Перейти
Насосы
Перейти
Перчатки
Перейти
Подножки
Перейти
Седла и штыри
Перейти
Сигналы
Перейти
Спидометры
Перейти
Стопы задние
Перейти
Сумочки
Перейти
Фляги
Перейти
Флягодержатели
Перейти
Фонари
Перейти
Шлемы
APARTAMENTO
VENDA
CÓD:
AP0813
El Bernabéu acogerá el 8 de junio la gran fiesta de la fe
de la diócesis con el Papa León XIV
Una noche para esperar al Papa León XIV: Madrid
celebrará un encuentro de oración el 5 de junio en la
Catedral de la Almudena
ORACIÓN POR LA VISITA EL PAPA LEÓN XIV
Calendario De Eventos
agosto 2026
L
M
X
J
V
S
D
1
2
━━━━━━━━
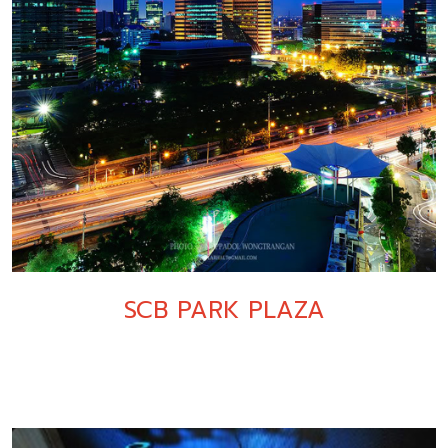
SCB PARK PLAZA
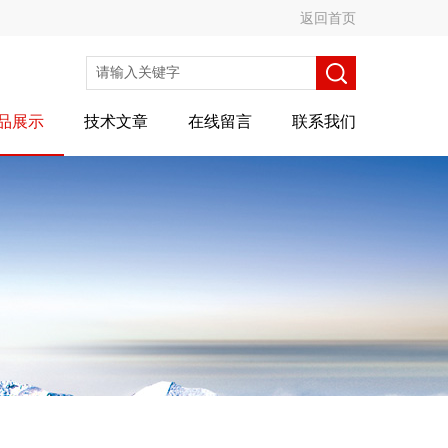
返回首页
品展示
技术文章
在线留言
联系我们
━━━━━━━━
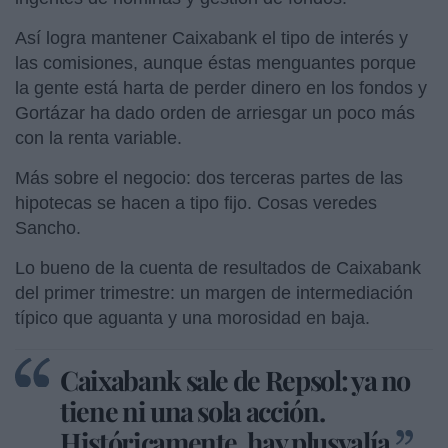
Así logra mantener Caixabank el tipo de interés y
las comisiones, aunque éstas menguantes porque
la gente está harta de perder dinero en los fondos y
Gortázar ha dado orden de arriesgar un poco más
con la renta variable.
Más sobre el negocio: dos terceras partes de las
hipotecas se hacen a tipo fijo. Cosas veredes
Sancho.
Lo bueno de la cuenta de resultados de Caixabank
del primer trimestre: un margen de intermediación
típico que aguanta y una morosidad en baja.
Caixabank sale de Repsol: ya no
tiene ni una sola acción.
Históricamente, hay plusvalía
━━━━━━━━
- **Problem requirements**:
Search the entries for the string "Caixabank". Copy every line that has it.

- **Solution to this exercise**:
Así logra mantener Caixabank el tipo de interés y
Lo bueno de la cuenta de resultados de Caixabank
Caixabank sale de Repsol: ya no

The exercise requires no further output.